Throttling is required for a distributed system. Native Kubernetes encapsulates throttling in the kube-apiserver from the cluster perspective and in the client-go library from the visitors' perspective. In edge computing scenarios, client-go throttling is decentralized and intrudes upon businesses to a certain extent. Therefore, it cannot solve the throttling problem.

At the edge, YurtHub can take over the cloud access traffic from both system components and service containers and implement node-based throttling on the cloud. In this case, when the number of concurrent requests to the cloud from a single node exceeds 250, YurtHub rejects new requests.

4. Node Certificate Change Management

Kubernetes supports automatic node certificate changing. When a node certificate is about to expire, the kubelet automatically applies for a new node certificate from the cloud. However, in edge computing scenarios, the kubelet may fail to change node certificates when the edge is disconnected from the cloud.
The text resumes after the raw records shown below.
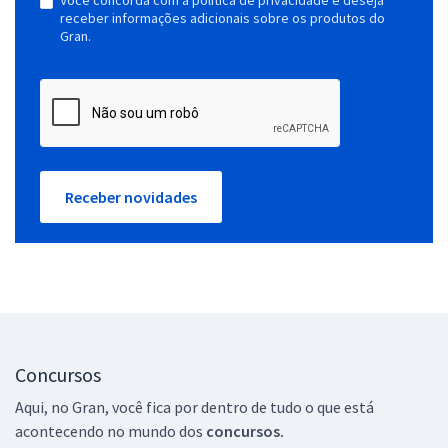
Você concorda com a política de privacidade e deseja
receber informações adicionais sobre os produtos do
Gran.
Receber novidades
Concursos
Aqui, no Gran, você fica por dentro de tudo o que está
acontecendo no mundo dos
concursos.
If the connection with the cloud is restored after a certificate has expired, it may not be automatically changed, so the kubelet is repeatedly restarted.
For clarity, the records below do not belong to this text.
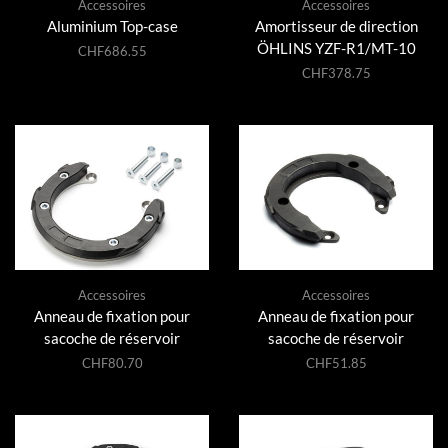
Accessoires
Accessoires
Aluminium Top-case
Amortisseur de direction
ÖHLINS YZF-R1/MT-10
CHF
686.55
CHF
378.75
Accessoires
Accessoires
Anneau de fixation pour
Anneau de fixation pour
sacoche de réservoir
sacoche de réservoir
CHF
80.70
CHF
51.85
When YurtHub takes over the traffic between edge nodes and the cloud, it can also take over node certificate management. It avoids inconsistencies in node certificate management by using different installation tools and ensures automatic certificate changes for expired certificates after the network recovers. Currently, YurtHub is used together with kubelet for node certificate management. YurtHub will provide an independent node certificate management feature in the near future.

5. Other Capabilities

In addition to the preceding extended capabilities, YurtHub also provides other valuable capabilities, including:

  • Multi-Tenant Node Isolation: In a Kubernetes cluster with multi-tenant isolation capability, YurtHub ensures that all cloud requests on a node return only the resources of the tenant to which the node belongs. For example, the list service command only returns the services of the tenant. The multi-tenant isolation capability does not require any modifications to other components. However, to implement multi-tenant isolation in a cluster, multiple groups of custom resource definitions (CRDs) are required. For more information, please see the kubernetes-sigs/multi-tenancy project.
  • Inter-Cluster Node Migration: In some scenarios, you may need to migrate edge nodes from cluster A to cluster B. Usually, this is done by removing these nodes from cluster A, connecting them to cluster B, and deploying applications on these nodes in cluster B. YurtHub takes over the node traffic and node certificate management, so the information of cluster B can be injected to YurtHub to ensure lossless node migration to cluster B.
  • YurtHub also provides other functions, such as cloud kube-apiserver access with domain names.

Summary

With the preceding extended capabilities, YurtHub serves as a reverse proxy on edge nodes that supports data caching. It also adds an encapsulation layer to the application lifecycle management of Kubernetes nodes and provides core control capabilities required for edge computing.

YurtHub applies to edge computing scenarios and can function as a common component on nodes for use in all Kubernetes scenarios. We believe that these extended capabilities will drive YurtHub to become more stable and provide better performance. We invite you to participate in the project.